Les enfants, premières victimes des allergies

Les enfants sont particulièrement touchés par les allergies qu’elles soient respiratoires ou alimentaires. Comment reconnaître les symptômes ? Quels sont les facteurs aggravants ?... On fait le point.

© Grzegorz Placzek

Plus touchés que les adultes, les enfants sont les premières victimes des allergies, quatrième maladie dans le monde selon l'Organisation Mondiale de la Santé (OMS). Au cours des 20 à 30 dernières années, la prévalence des maladies allergiques a d'ailleurs considérablement augmenté dans les pays industrialisés. Aujourd'hui, 15 à 20% des enfants sont touchés par une rhinite et une conjonctivite allergique ou par un eczéma atopique. En ce qui concerne l'asthme, il touche entre 7 et 10% des bambins. Les allergies alimentaires sont quant à elles plus rares puisqu'elles touchent 5% des enfants mais elles sont toutefois trois fois plus fréquentes chez les enfants que chez les adultes.

Des symptômes variés. Une allergie peut parfois être négligée. Il n'est par exemple pas rare de voir certains parents confondre une allergie respiratoire avec une grippe. Aussi, est-il important de reconnaître les premiers symptômes pour éviter de trop attendre avant d'emmener son enfant chez le médecin. Par exemple, un enfant affecté par une allergie respiratoire va généralement tousser, éternuer, avoir des picotements des yeux et des larmoiements mais il peut aussi avoir le nez qui coule, bouché ou qui démange. En cas d'allergie de contact, une éruption cutanée sur le visage, le front et les joues apparaît ainsi qu'un gonflement au niveau de la tête, des mains et des pieds. Bien que plus rare, l'allergie alimentaire fait partie des allergies potentiellement graves voire mortelles. La majorité des cas de réactions anaphylactiques sont en effet causées par des aliments. "Cette réaction grave de l'organisme va souvent débuter par des signes allergiques au niveau de la bouche et de la gorge (picotements, œdèmes des lèvres, de la gorge) puis se poursuivre par des difficultés de la parole, à la déglutition et respiratoires. Il peut même y avoir une baisse de la tension artérielle avec une perte de connaissance", précise le communiqué de l'association Asthme & Allergies. Le Pr Jocelyn Just, pneumo-allergologue pédiatrique à l'hôpital Trousseau, conseille de prendre en charge l'asthme et les allergies de l'enfant le plus tôt possible afin d'éviter que les allergies se multiplient.
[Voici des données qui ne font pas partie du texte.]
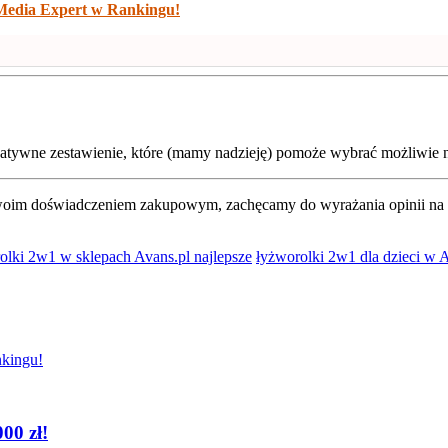
w Media Expert w Rankingu!
natywne zestawienie, które (mamy nadzieję) pomoże wybrać możliwie n
ę swoim doświadczeniem zakupowym, zachęcamy do wyrażania opinii na 
rolki 2w1 w sklepach Avans.pl najlepsze
łyżworolki 2w1 dla dzieci w A
00 zł!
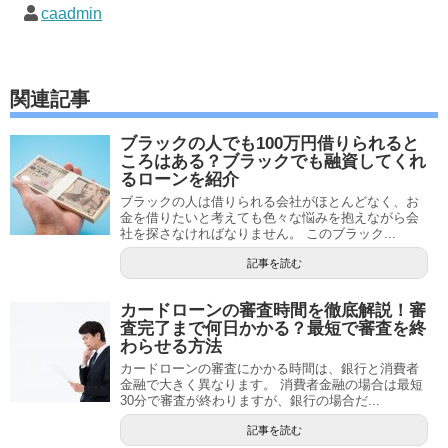
caadmin
関連記事
ブラックの人でも100万円借りられると
ころはある？ブラックでも融資してくれ
るローンを紹介
ブラックの人は借りられる会社がほとんどなく、お
金を借りたいと考えても色々な悩みを抱えながら会
社を探さなければなりません。 このブラック...
記事を読む
カードローンの審査時間を徹底解説！審
査完了まで何日かかる？最短で審査を終
わらせる方法
カードローンの審査にかかる時間は、銀行と消費者
金融で大きく異なります。 消費者金融の場合は最短
30分で審査が終わりますが、銀行の場合だ...
記事を読む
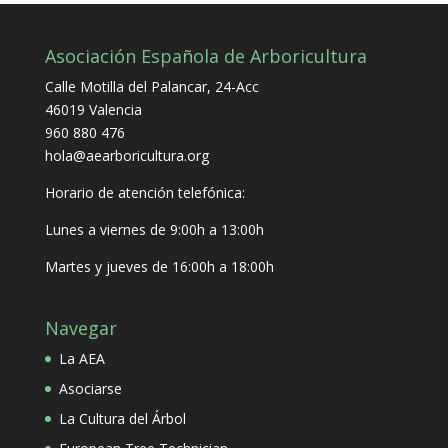
Asociación Española de Arboricultura
Calle Motilla del Palancar, 24-Acc
46019 Valencia
960 880 476
hola@aearboricultura.org
Horario de atención telefónica:
Lunes a viernes de 9:00h a 13:00h
Martes y jueves de 16:00h a 18:00h
Navegar
La AEA
Asociarse
La Cultura del Árbol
Des facteurs aggravants dans notre environnement. Une allergie est due à la combinaison de facteurs héréditaires et environnementaux. Elle peut par ailleurs être aggravée par différents facteurs, notamment le tabagisme passif. En effet, celui-ci "peut aggraver les allergies et notamment l'asthme en ralentissant sa croissance pulmonaire. Il conviendra de ne pas fumer à l'intérieur des habitations, même dans la cuisine avec la fenêtre ouverte, car la fumée de tabac passe en dessous des portes et circule dans le reste de ces lieux", explique le Pr Just. La pédiatre pneumo-allergologue conseille par ailleurs d'aérer chaque pièce de la maison 30 minutes, et ce quotidiennement afin de réduire l'humidité, les moisissures et les acariens. Les enfants allergiques aux pollens ne doivent quant à eux pas faire d'activité sportive au moment d'une saison pollinique afin d'éviter toute crise d'asthme.

Les ados, moins observants. Si les parents sont particulièrement vigilants quant à l'allergie de leur enfant, c'est plutôt au moment de l'adolescence que les problèmes peuvent se poser. Certains adolescents vont en effet parfois négliger leur maladie et se mettre en danger. Ainsi, "les chocs anaphylactiques sont quatre fois plus fréquents chez l'adolescent et l'adulte que chez l'enfant". L'association indique par ailleurs que "sept adolescents sur 10 ne suivent pas les recommandations de leur médecin (prise de médicaments, suivi et surveillance de l'asthme, mesures d'éviction des allergènes…)" d'où la nécessité d'intégrer "l'éducation thérapeutique dans le parcours de soin dès le début de la maladie".